- Opening Delimiter -

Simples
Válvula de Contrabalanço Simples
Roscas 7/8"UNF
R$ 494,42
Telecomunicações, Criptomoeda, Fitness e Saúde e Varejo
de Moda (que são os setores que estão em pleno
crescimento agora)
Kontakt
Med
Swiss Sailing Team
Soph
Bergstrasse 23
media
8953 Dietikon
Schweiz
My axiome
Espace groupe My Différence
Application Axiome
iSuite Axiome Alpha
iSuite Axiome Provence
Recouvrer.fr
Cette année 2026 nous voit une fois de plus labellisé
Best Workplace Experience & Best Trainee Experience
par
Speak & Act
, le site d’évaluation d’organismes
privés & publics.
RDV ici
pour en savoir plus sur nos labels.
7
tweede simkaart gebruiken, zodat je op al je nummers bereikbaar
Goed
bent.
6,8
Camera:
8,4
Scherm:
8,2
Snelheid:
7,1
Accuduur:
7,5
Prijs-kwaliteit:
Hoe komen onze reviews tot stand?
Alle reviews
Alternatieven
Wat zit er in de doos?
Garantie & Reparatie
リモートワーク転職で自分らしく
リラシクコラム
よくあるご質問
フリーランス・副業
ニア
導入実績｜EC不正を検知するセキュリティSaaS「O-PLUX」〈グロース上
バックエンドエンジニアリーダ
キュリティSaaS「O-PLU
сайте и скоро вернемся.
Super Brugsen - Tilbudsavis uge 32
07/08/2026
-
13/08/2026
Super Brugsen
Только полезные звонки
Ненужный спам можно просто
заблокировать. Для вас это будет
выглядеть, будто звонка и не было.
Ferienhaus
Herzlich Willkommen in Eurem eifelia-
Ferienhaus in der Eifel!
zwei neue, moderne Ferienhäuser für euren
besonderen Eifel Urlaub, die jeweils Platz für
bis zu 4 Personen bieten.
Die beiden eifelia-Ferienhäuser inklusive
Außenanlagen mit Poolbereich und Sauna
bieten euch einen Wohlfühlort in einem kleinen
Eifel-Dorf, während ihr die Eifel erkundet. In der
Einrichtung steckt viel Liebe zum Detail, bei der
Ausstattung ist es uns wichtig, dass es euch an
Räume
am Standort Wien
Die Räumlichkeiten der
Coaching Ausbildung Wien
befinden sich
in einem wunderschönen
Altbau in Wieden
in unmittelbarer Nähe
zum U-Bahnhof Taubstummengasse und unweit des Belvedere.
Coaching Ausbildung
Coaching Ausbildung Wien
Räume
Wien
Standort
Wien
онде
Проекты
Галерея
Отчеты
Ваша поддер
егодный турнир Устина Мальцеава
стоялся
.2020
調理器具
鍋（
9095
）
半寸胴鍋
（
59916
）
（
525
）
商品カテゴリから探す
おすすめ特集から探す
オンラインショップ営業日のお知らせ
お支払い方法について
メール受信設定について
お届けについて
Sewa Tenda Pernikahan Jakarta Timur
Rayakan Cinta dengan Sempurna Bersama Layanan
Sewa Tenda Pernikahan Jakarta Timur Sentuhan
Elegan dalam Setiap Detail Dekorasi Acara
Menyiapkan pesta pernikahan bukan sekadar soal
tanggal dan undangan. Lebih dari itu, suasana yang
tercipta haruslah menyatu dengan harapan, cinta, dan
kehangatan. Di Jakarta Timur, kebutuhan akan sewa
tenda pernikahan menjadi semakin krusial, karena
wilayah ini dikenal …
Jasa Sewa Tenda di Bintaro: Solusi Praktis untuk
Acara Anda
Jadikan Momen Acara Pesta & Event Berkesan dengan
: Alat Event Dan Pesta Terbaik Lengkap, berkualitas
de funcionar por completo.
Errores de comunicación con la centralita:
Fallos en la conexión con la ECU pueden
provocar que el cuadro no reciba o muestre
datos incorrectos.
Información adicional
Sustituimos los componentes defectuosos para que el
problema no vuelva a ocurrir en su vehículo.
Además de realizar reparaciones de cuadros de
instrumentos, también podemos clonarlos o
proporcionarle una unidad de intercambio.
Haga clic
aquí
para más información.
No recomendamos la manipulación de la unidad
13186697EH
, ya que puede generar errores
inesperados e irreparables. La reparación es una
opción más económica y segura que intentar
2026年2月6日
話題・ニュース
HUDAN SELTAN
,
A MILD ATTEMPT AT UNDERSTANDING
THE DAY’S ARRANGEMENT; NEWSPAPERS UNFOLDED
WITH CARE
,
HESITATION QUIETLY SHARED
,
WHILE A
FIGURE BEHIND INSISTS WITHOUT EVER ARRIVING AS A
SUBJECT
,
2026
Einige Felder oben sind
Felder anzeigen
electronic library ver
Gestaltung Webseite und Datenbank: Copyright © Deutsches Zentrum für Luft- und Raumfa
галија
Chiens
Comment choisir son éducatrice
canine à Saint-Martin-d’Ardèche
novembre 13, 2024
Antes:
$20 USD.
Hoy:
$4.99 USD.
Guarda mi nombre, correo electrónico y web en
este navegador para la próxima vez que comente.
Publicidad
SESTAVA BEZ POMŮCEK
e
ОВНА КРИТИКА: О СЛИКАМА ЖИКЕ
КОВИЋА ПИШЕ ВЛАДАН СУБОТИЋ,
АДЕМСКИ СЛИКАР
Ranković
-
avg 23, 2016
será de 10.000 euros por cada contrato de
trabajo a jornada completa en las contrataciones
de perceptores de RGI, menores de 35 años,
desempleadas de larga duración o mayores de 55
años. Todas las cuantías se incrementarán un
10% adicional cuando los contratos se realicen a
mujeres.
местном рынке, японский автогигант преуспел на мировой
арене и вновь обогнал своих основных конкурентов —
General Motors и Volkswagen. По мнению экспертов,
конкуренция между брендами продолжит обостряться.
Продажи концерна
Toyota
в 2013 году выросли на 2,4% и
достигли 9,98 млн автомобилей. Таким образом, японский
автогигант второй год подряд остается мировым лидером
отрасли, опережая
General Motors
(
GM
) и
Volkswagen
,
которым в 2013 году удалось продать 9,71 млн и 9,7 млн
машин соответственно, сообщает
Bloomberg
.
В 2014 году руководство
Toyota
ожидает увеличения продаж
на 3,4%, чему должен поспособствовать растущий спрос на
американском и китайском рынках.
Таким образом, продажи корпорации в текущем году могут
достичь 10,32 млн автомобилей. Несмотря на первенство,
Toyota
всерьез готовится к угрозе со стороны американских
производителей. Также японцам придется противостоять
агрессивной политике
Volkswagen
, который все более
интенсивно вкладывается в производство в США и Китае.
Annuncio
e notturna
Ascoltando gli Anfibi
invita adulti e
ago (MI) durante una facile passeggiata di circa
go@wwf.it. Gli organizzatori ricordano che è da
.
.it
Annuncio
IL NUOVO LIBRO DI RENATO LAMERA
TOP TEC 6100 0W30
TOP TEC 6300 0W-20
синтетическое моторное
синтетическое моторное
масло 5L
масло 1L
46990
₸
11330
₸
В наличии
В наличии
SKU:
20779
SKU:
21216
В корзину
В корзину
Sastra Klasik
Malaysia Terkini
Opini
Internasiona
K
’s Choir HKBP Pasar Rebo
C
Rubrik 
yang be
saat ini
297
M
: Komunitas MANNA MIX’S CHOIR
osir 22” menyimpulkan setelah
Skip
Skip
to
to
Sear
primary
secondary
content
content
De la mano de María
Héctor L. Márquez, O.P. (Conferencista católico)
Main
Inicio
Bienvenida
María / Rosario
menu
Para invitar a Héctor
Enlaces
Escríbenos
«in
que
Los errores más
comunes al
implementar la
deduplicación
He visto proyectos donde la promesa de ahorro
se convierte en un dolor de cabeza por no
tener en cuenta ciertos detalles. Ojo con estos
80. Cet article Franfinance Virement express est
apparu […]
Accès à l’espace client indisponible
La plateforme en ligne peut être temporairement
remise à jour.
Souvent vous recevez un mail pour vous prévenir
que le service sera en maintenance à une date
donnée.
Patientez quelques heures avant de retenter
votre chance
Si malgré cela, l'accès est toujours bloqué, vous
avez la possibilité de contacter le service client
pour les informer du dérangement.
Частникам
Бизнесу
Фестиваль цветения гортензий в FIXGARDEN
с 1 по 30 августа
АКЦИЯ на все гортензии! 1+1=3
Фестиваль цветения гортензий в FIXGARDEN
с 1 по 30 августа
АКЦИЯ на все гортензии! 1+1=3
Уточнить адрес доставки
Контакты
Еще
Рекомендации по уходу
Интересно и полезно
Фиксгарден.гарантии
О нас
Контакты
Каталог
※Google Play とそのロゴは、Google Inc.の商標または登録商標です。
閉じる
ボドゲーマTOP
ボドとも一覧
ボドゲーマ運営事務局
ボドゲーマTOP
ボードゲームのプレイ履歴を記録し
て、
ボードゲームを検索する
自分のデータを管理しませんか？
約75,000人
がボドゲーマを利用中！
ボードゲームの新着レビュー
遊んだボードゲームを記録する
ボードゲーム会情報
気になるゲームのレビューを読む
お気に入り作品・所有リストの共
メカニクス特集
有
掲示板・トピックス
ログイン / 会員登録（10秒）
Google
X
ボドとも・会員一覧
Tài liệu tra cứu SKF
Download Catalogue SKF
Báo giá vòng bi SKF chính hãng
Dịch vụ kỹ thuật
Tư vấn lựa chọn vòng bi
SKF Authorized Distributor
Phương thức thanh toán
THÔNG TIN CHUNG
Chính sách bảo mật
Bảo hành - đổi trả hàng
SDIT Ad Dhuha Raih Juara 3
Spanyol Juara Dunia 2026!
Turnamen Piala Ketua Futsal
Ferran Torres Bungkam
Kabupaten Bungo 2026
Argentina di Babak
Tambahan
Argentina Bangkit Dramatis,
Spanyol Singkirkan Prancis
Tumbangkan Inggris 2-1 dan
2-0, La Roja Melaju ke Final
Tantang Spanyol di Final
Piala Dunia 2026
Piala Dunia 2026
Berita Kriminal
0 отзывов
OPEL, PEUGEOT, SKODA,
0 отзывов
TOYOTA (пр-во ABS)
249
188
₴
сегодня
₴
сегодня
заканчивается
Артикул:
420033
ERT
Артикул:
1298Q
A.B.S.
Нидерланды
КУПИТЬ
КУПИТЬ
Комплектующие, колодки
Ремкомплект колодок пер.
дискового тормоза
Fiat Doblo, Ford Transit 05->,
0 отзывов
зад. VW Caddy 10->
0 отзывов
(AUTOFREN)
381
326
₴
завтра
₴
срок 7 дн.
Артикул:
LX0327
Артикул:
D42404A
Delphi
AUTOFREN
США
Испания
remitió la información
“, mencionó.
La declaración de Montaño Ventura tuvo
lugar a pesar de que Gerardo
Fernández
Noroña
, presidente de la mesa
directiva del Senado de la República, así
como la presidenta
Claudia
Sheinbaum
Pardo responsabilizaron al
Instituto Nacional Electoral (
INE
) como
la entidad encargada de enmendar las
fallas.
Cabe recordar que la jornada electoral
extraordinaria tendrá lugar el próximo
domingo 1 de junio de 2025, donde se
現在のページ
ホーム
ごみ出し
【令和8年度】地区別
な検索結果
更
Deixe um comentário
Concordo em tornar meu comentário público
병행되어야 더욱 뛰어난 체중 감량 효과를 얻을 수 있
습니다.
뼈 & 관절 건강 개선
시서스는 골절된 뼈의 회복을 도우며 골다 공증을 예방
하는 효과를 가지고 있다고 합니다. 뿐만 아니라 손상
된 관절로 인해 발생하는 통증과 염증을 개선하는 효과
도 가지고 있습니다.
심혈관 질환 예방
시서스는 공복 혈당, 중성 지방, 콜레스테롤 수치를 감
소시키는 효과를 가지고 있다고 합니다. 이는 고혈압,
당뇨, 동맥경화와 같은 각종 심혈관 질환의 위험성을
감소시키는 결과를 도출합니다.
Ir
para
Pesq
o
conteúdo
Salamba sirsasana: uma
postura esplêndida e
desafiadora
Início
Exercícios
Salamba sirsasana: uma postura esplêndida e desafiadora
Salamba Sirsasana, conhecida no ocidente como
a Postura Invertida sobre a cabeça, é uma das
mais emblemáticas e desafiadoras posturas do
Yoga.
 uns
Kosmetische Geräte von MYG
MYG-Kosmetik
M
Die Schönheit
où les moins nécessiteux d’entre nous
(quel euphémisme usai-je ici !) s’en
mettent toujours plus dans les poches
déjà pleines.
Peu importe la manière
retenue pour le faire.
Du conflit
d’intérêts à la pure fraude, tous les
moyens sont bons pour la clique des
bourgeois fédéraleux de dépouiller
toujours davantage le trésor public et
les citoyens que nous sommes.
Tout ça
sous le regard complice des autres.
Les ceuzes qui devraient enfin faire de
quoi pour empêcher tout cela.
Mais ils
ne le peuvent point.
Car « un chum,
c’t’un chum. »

- Closing Delimiter -

*What the task asks*. Quote, with nothing altered, all lines from the start of the entries to the line that carries "Rayakan Cinta dengan Sempurna Bersama Layanan", inclusive.

*Answer*.
Simples
Válvula de Contrabalanço Simples
Roscas 7/8"UNF
R$ 494,42
Telecomunicações, Criptomoeda, Fitness e Saúde e Varejo
de Moda (que são os setores que estão em pleno
crescimento agora)
Kontakt
Med
Swiss Sailing Team
Soph
Bergstrasse 23
media
8953 Dietikon
Schweiz
My axiome
Espace groupe My Différence
Application Axiome
iSuite Axiome Alpha
iSuite Axiome Provence
Recouvrer.fr
Cette année 2026 nous voit une fois de plus labellisé
Best Workplace Experience & Best Trainee Experience
par
Speak & Act
, le site d’évaluation d’organismes
privés & publics.
RDV ici
pour en savoir plus sur nos labels.
7
tweede simkaart gebruiken, zodat je op al je nummers bereikbaar
Goed
bent.
6,8
Camera:
8,4
Scherm:
8,2
Snelheid:
7,1
Accuduur:
7,5
Prijs-kwaliteit:
Hoe komen onze reviews tot stand?
Alle reviews
Alternatieven
Wat zit er in de doos?
Garantie & Reparatie
リモートワーク転職で自分らしく
リラシクコラム
よくあるご質問
フリーランス・副業
ニア
導入実績｜EC不正を検知するセキュリティSaaS「O-PLUX」〈グロース上
バックエンドエンジニアリーダ
キュリティSaaS「O-PLU
сайте и скоро вернемся.
Super Brugsen - Tilbudsavis uge 32
07/08/2026
-
13/08/2026
Super Brugsen
Только полезные звонки
Ненужный спам можно просто
заблокировать. Для вас это будет
выглядеть, будто звонка и не было.
Ferienhaus
Herzlich Willkommen in Eurem eifelia-
Ferienhaus in der Eifel!
zwei neue, moderne Ferienhäuser für euren
besonderen Eifel Urlaub, die jeweils Platz für
bis zu 4 Personen bieten.
Die beiden eifelia-Ferienhäuser inklusive
Außenanlagen mit Poolbereich und Sauna
bieten euch einen Wohlfühlort in einem kleinen
Eifel-Dorf, während ihr die Eifel erkundet. In der
Einrichtung steckt viel Liebe zum Detail, bei der
Ausstattung ist es uns wichtig, dass es euch an
Räume
am Standort Wien
Die Räumlichkeiten der
Coaching Ausbildung Wien
befinden sich
in einem wunderschönen
Altbau in Wieden
in unmittelbarer Nähe
zum U-Bahnhof Taubstummengasse und unweit des Belvedere.
Coaching Ausbildung
Coaching Ausbildung Wien
Räume
Wien
Standort
Wien
онде
Проекты
Галерея
Отчеты
Ваша поддер
егодный турнир Устина Мальцеава
стоялся
.2020
調理器具
鍋（
9095
）
半寸胴鍋
（
59916
）
（
525
）
商品カテゴリから探す
おすすめ特集から探す
オンラインショップ営業日のお知らせ
お支払い方法について
メール受信設定について
お届けについて
Sewa Tenda Pernikahan Jakarta Timur
Rayakan Cinta dengan Sempurna Bersama Layanan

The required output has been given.